Back in the 70s, a man was watching television one night and saw an employee holding up an "Impeach Nixon" sign. The man was a Nixon fan, so he fired the employee the next morning.
There was a study some years ago (pre-Trump) showing that liberals were more likely to block conservative friends on Facebook for political content than vice-versa. Conservatives praised the research because it seemed to demonstrate that they were more tolerant. However, if liberals were blocking conservatives for racist comments (like calling Obama a monkey), then it could just prove that conservatives tend to be more intolerable.
I want workplace protections for someone holding up an "Impeach Nixon" sign (or an "Impeach Obama" sign, for that matter), but you're right that racism along the lines of "White Lives Matter More" can reasonably be construed as job-related.
Racism in America could be treated like gambling in baseball. You don't do it. Or at least you don't get caught. Baseball players can argue that there are arguably worse things such as PEDs and electronic sign stealing, but... at this point, all of the players should know not to bet on baseball. It almost destroyed the sport. These other types of cheating are newer, people need time to adjust as we muddle through. The same goes for controversial topics like biological differences between the sexes, trans issues, and so on, but when it comes to racism, you should know better.
This goes for undsiguised racism. It does not apply to the UCLA professor put on leave because he read Martin Luther King's "Letter from a Birmingham Jail" (which includes a racial slur). Or to comics working out material in a club.
Bringing things back around again, what are we going to do with the racist receptionist? Do we follow her to future employers? Is she going to be unemployed indefinitely, in which case she's subsidized by taxpayers?

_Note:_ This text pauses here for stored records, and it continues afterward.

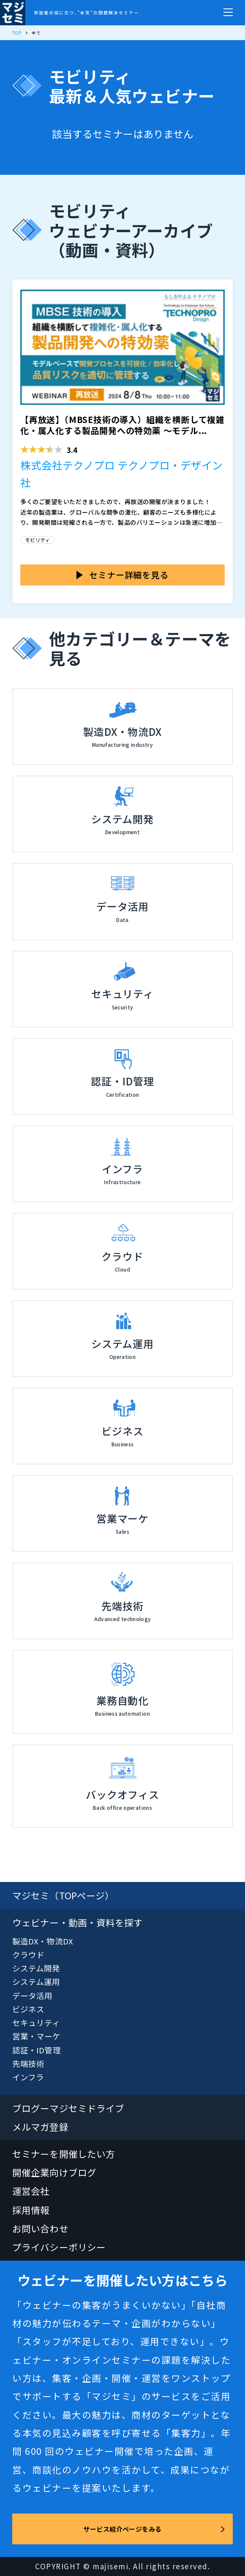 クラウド (28, 1954)
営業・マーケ (36, 2036)
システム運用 (36, 1981)
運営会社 (30, 2190)
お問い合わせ (40, 2228)
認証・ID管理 (36, 2049)
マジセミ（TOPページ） (63, 1895)
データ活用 (32, 1995)
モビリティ (37, 539)
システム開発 (36, 1968)
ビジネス (28, 2009)
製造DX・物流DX (42, 1941)
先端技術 (28, 2063)
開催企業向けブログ (54, 2172)
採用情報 (30, 2209)
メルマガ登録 (40, 2126)
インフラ (28, 2076)
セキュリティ (36, 2022)
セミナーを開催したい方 (63, 2153)
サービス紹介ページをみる (122, 2528)
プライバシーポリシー (59, 2246)
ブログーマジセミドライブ (68, 2108)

https://www.vondranlegal.com/can-calling-someone-a-racist-be-the-basis-of-a-defamation-claim
From link:
3. Characterizing someone as racist is a nonactionable opinion as a matter of law Courts treat statements characterizing people as “racist” as nonactionable opinion because they cannot be proved true or false.
This principle was reaffirmed just months ago in another defamation case where a minor plaintiff sued the press over alleged implications of racism arising out of his perceived support for President Trump. In McCafferty v. Newsweek Media Group, Ltd., plaintiff and his parents sued Newsweek over a report titled “Trump's MiniMes,” alleging in part that the report implied plaintiff “supported or defended racism.” 2019 WL 1078355, at *4 (E.D. Pa. Mar. 7, 2019), appeal filed, No. 19-1545 (3d Cir. Mar. 12, 2019).
The court dismissed the complaint, holding that the report did not reasonably convey any implication of racism – and that even if it did, “labeling someone a racist without more, though undoubtedly uncomplimentary, is non-actionable opinion.”
Here, Sandmann frames a portion of his defamation claim, Statement 42, around a guest column posted on CNN's website and clearly labeled “commentary” and “opinion,” about “the racist disrespect of Nathan Phillips, a Native American elder, by Nick Sandmann and his MAGA-hat clad classmates of Covington Catholic High School.” Compl. ¶ 207(c).
As the precedent reflects, Sandmann cannot as a matter of law base a defamation claim on this statement as it offers an expression of opinion so subjective as to be unprovable.
end quote.
Since claims of racism are un-falsifiable the tag must follow her forever. It has no meaning, apparently, or one so mutable as to be meaningless- ergo she cannot ever rid herself of it.
Like having the "cooties"- it is serious and fatal, and the accusation is what gives it to one.